[Lustre-discuss] Implementing MMP correctly

Tue Dec 22 14:21:43 PST 2009

Michael,

to answer your question on the pacemaker mailing list, if you do use the an 
agent that also checks for all umount bugs, it might work without mmp, but you 
still remove a very useful protection. And the situation didn't change since 
October when you asked a similar question last time ;)

On Tuesday 22 December 2009, Jim Garlick wrote:
> On Tue, Dec 22, 2009 at 02:12:44PM +0100, Michael Schwartzkopff wrote:
> > Hi,
> >
> > I am trying to understand howto implement MMP correctly into a lustre
> > failover cluster.
> >
> > As far as I understood the MMP protects the same filesystem beeing
> > mounted by different nodes (OSS) of a failover cluster. So far so good.
> >
> > If a node was shut down uncleanly it still will occupy its filesystems by
> > MMP and thus preventing the clean failover to an other node.

How did you get this idea at all?

> 
> Hi, ldiskfs (or e2fsck) will poll the MMP block to see if the other side
> is still updating it before starting.  If updates have ceased, the mount
> or fsck will start.  So the workarounds below are unnecessary.
> 
> > Now I want to
> > implement a clean failover into the Filesystem Resource Agent of
> > pacemaker.

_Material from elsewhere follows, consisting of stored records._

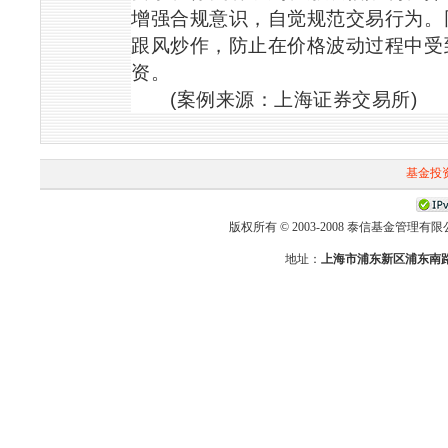
增强合规意识，自觉规范交易行为。
跟风炒作，防止在价格波动过程中受
资。
(
案例来源：上海证券交易所
)
基金投
版权所有 © 2003-2008 泰信基金管理有限公司 First-T
地址：
上海市浦东新区浦东南路2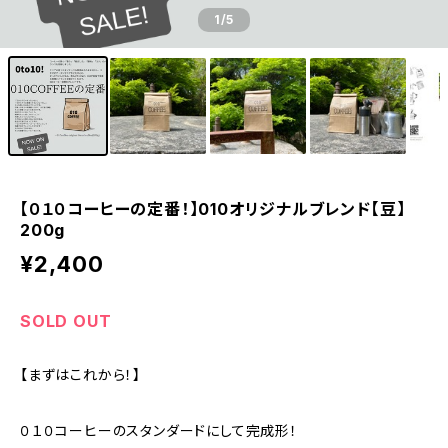
1
/5
【０１０コーヒーの定番！】010オリジナルブレンド【豆】
200g
¥2,400
SOLD OUT
【まずはこれから！】
０１０コーヒーのスタンダードにして完成形！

Is there a good way to solve the problem with MMP? Possible
> > sotutions are:
> >
> > - Disable the MMP feature in a cluster at all, since the resource manager
> > takes care that the same resource is only mounted once in the cluster
> >
> > - Do a "tunefs -O ^mmp <device>" and a "tunefs -O mmp <device>" before
> > every mounting of a resource?
> 
> tune2fs -Eclear-mmp is a faster alternative.

Doing that for each and every mount would basically remove the MMP protection. 
I think Michael wants to write an agent that does that automatically...

And again, I submitted and updated a suitable agent in Lustre bugzilla 20807. 
It is almost ready to be submitted to heartbeat/pacemaker, I only need to 
clean up some comments and slightly simplify some umount checks.

> 
> Should only be necessary if e2fsck is interrupted.
> (e2fsck does not regularly update the MMP block like the file system does)
> 
> > - Do a "sleep 10" before mounting a resource? But the manual says "the
> > file system mount require additional time if the file system was not
> > cleanly unmounted."

It will require more time for a journal replay, I guess.

> >
> > - Check if the file system is in use by another OSS through MMP and wait
> > a litte bit longer? How do I do this?

Not necessary. All DDN Lustre installations in Europe are now based on 
pacemaker, without any ugly workarounds. But then as I told you before, our 
releases also fix bug 19566 already.

-- 
Bernd Schubert
DataDirect Networks